Essen. Im WAZ-Interview fordert der Wirtschaftsweise Christoph Schmidt einen Abbau der Schulden statt Steuersenkungen. Aufgabe der Politik sei es, sich die Ausgaben genau anzuschauen. Nach wie vor gebe es erhebliche Subventionen in Deutschland.
Herr Schmidt, der Sachverständigenrat hat erstmals seit Jahrzehnten gelobt, dass die Politik Konjunkturprogramme aufgelegt und mit Schulden finanziert hat. Ist es damit auch richtig, wenn die Union trotz Verschuldung Steuern senken will?
Christoph M. Schmidt: Der gewaltige volkswirtschaftliche Schock der Finanzkrise erforderte andere Maßnahmen als früher. Ende der 90er hatte die Wirtschaft strukturelle Probleme wie hohe Arbeitslosigkeit. Deshalb haben Ökonomen geworben, Reformen wie die Agenda 2010 anzugehen.
Und heute?
Schmidt: Die Therapie, mit den Konjunkturprogrammen das wegbrechende Wachstum abzufedern, war richtig.
Mit der Folge, dass wir ein Defizit im Bund von 100 Milliarden erwarten. Nochmal: Steuersenkungen auf Pump – ist das vernünftig?
Schmidt: Ich halte das für falsch. Wir laufen auf eine Quote der Schulden im Verhältnis zur Wirtschaftsleistung von 80 Prozent zu, das ist deutlich mehr als die 60 Prozent, die im Stabilitätspakt vereinbart sind. Wir sollten die Steuern nicht auf Kosten neuer Verschuldung senken.
Warum eigentlich nicht?
Schmidt: Die Menschen wie auch die Unternehmen wissen, dass die Verschuldung irgendwann zu höheren Steuern führen wird.

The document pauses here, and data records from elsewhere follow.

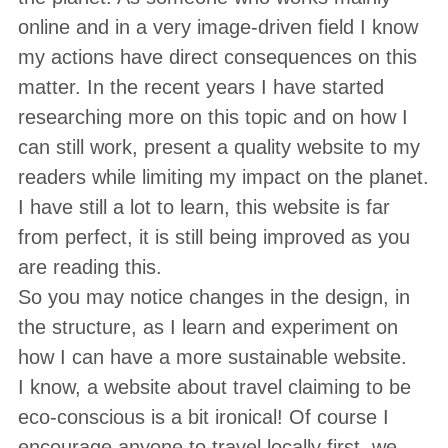
online and in a very image-driven field I know
my actions have direct consequences on this
matter. In the recent years I have started
researching more on this topic and on how I
can still work, present a quality website to my
readers while limiting my impact on the planet.
I have still a lot to learn, this website is far
from perfect, it is still being improved as you
are reading this.
So you may notice changes in the design, in
the structure, as I learn and experiment on
how I can have a more sustainable website.
I know, a website about travel claiming to be
eco-conscious is a bit ironical! Of course I
encourage anyone to travel locally first, we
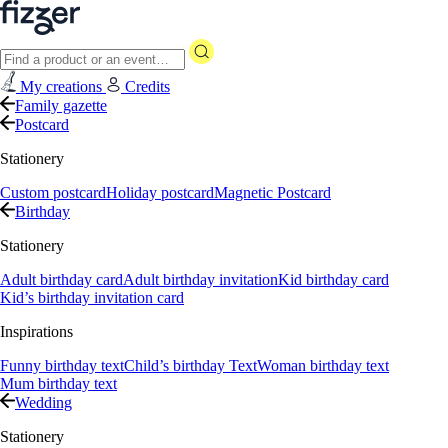
My creations
Credits
Family gazette
Postcard
Stationery
Custom postcard
Holiday postcard
Magnetic Postcard
Birthday
Stationery
Adult birthday card
Adult birthday invitation
Kid birthday card
Kid’s birthday invitation card
Inspirations
Funny birthday text
Child’s birthday Text
Woman birthday text
Mum birthday text
Wedding
Stationery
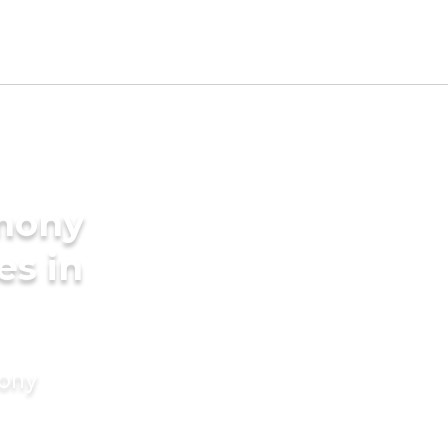
imony
es in
mony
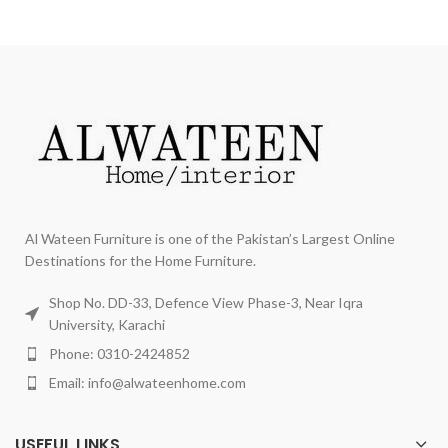
Al Wateen Furniture is one of the Pakistan’s Largest Online
Destinations for the Home Furniture.
Shop No. DD-33, Defence View Phase-3, Near Iqra
University, Karachi
Phone: 0310-2424852
Email: info@alwateenhome.com
USEFUL LINKS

Das ist schädlich, weil die Leute weniger konsumieren oder die Unternehmen weniger investieren.
Zudem steigen die Zinsen.
Schmidt: Richtig, auch das bremst das Wachstum und schränkt die Handlungsfähigkeit des Staates ein.
Steuersenkungen führen zu mehr Wachstum, sagt die Union, noch stärker argumentiert die FDP damit.

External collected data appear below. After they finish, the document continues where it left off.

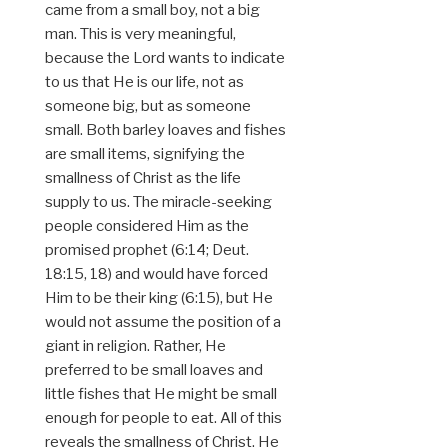
came from a small boy, not a big
man. This is very meaningful,
because the Lord wants to indicate
to us that He is our life, not as
someone big, but as someone
small. Both barley loaves and fishes
are small items, signifying the
smallness of Christ as the life
supply to us. The miracle-seeking
people considered Him as the
promised prophet (6:14; Deut.
18:15, 18) and would have forced
Him to be their king (6:15), but He
would not assume the position of a
giant in religion. Rather, He
preferred to be small loaves and
little fishes that He might be small
enough for people to eat. All of this
reveals the smallness of Christ. He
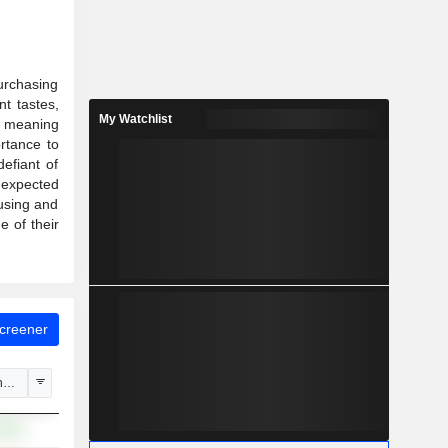
urchasing
nt tastes,
My Watchlist
or meaning
rtance to
efiant of
 expected
ousing and
 of their
Screener
hange
.60%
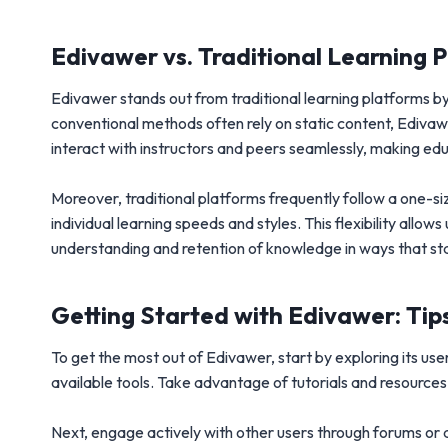
Edivawer vs. Traditional Learning 
Edivawer stands out from traditional learning platforms b
conventional methods often rely on static content, Ediv
interact with instructors and peers seamlessly, making educ
Moreover, traditional platforms frequently follow a one-size
individual learning speeds and styles. This flexibility all
understanding and retention of knowledge in ways that st
Getting Started with Edivawer: Tips
To get the most out of Edivawer, start by exploring its use
available tools. Take advantage of tutorials and resource
Next, engage actively with other users through forums or d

Schmidt: Die FDP ist die einzige Partei, die eine radikale Reform des Steuersystems fordert, mit einer Entlastung von 69 Milliarden Euro. Es ist aber schwer vorstellbar, dass das allein über Wachstum zu finanzieren ist. Wie soll das gehen? Eine Systemreform halte ich dennoch für dringend notwendig.

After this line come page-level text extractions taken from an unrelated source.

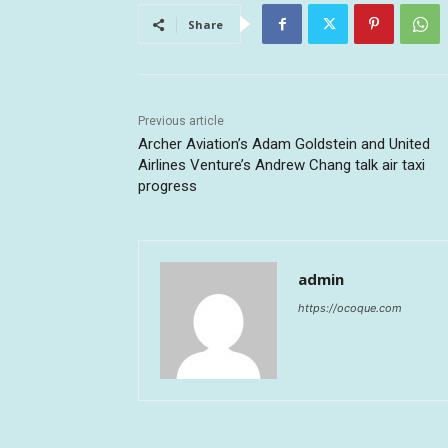
Share
Previous article
Archer Aviation’s Adam Goldstein and United
Airlines Venture’s Andrew Chang talk air taxi
progress
admin
https://ocoque.com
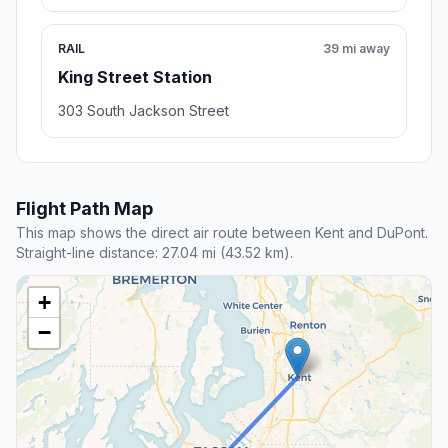
RAIL
39 mi away
King Street Station
303 South Jackson Street
Flight Path Map
This map shows the direct air route between Kent and DuPont.
Straight-line distance: 27.04 mi (43.52 km).
+
−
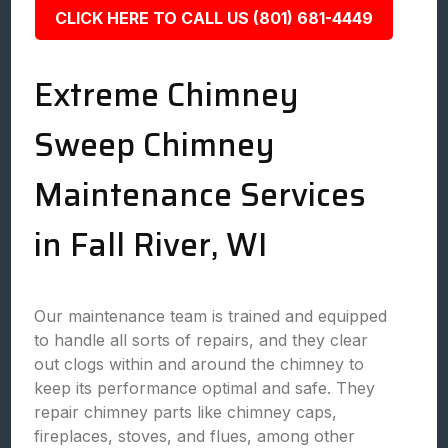
CLICK HERE TO CALL US (801) 681-4449
Extreme Chimney
Sweep Chimney
Maintenance Services
in Fall River, WI
Our maintenance team is trained and equipped
to handle all sorts of repairs, and they clear
out clogs within and around the chimney to
keep its performance optimal and safe. They
repair chimney parts like chimney caps,
fireplaces, stoves, and flues, among other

Union wie SPD wollen die kalte Progression, also steigende Steuern in Folge von Lohnerhöhung, abmildern.
Schmidt: Fest geplant sind bislang nur vergleichsweise kleine Änderungen, die wohl so wahnsinnig viel nicht bewegen werden.
Zur Haushaltskonsolidierung bleibt der künftigen Regierung eine Steigerung der Einnahmen oder Kürzung der Ausgaben. Einige Ihrer Kollegen fordern eine höhere Mehrwertsteuer.
Schmidt: Ich sehe die Rolle des Sachverständigenrates nicht darin, Forderungen aufzustellen, sondern eher als Mahner. Von Steuererhöhungen halte ich nichts, zumal die Mehrwertsteuer Menschen etwas stärker trifft, die wenig Geld haben und daher einen Großteil für ihren Lebensunterhalt ausgeben müssen. Ich denke daher, dass die Politik in der Pflicht ist, sich die Ausgaben anzuschauen.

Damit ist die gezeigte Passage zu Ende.